This year marks the 90th anniversary of Robert E. Howard’s Conan, which appeared for the first time in Weird Tales magazine. Howard was one of the fathers of the “sword and sorcery” genre of popular fiction. To both celebrate and reflect upon Howard’s work as well as its impact, the High Fantasy track brought together a distinguished panel of authors, editors, and scholars Friday afternoon in the Marriott. Brian D. Anderson, Steve Saffel, S.M. Stirling, and Mel Todd joined Van Allen Plexico (moderator) in a discussion as much about Howard as his most famous creation.
Robert Howard was a from a small Texas town who, according to Saffel, had a deep passion and interest in the outside world. To feed that interest, Howard read extensively, drawing upon both his father’s library at home and the collections of public libraries. That sparked a desire to write, which he began doing at an early age. Saffel described his writing style as pugilistic. He “pounded out” material. The typewriters of the day required a good bit of “pounding” upon the keys but for Howard, that ferocity and intensity reflected the stories he was trying to tell. Howard was quite a fan of boxing, then the most popular sport in America, and he actually wrote more boxing tales than anything else. Of his Conan stories, Stirling pointed out that Howard once declared that he was merely dictating the stories as Conan leaned over his shoulder dictating.
According to Todd, Americans idolized Conan far more than the people of any other country in the world. When trying to explain that, the panel coalesced around the notion of ‘primal masculinity,’ which in the context of America manifested itself as a kind of ultimate example of the self-made man. Anderson pointed out that in this respect Conan’s popularity shares a great deal in common with that of another super masculine character: James Bond.

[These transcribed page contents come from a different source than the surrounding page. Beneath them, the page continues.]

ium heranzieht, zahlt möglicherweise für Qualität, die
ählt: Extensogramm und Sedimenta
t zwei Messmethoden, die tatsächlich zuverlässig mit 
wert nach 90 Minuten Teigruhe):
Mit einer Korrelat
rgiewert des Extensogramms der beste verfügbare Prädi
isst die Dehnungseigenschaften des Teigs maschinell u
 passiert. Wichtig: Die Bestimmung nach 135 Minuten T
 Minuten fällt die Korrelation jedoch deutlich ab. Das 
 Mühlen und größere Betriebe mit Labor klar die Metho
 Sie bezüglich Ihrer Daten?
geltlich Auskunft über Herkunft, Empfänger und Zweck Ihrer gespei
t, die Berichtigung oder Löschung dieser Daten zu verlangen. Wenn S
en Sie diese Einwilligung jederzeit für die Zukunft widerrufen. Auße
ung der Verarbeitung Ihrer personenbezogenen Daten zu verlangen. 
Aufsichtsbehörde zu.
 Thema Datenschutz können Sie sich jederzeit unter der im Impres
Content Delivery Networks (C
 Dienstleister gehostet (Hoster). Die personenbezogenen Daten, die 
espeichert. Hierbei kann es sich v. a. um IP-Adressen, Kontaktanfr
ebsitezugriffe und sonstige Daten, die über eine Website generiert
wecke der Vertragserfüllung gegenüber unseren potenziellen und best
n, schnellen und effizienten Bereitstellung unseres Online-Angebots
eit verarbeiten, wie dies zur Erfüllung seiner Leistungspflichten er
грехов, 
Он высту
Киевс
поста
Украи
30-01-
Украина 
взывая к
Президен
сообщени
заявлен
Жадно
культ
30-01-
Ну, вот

Stirling felt it important to recognize and point out the depth of Howard’s world creation. He drew upon his readings in history as source material he could adapt and reshape to create the world of Conan. Howard used material from the ancient cultures of West and Central Asia, North Africa, the British Isles, and Europe to construct the world in which Conan struggled. Todd was quick to point out that while Howard drew on a deep knowledge of history, the world was not just a copy, but rather a creation uniquely his own.
Howard’s Conan stories constitute the “canon,” and he died at the very young age of 30. Still, his stories and epic character live on. Among the most famous adaptations of the tale of Conan was Conan the Barbarian, released in 1982 and starring Arnold Schwarzenegger. Based on Howard’s character and written by John Milius and Oliver Stone, it is (even with its limitations and problems) a significant contribution to the corpus. The Conan comics have also contributed to the character’s vitality as have computer and video games. Allen in particular acknowledged the influence of the Dark Horse comics telling of Conan stories for their emphasis upon his cunning. Stirling’s new Conan novel arrives on book store shelves this November with even more content on the way. So, what then is best in life? As one of the first epic sword and sorcery heroes, it is that at 90 you live, and that is exactly what Conan is doing.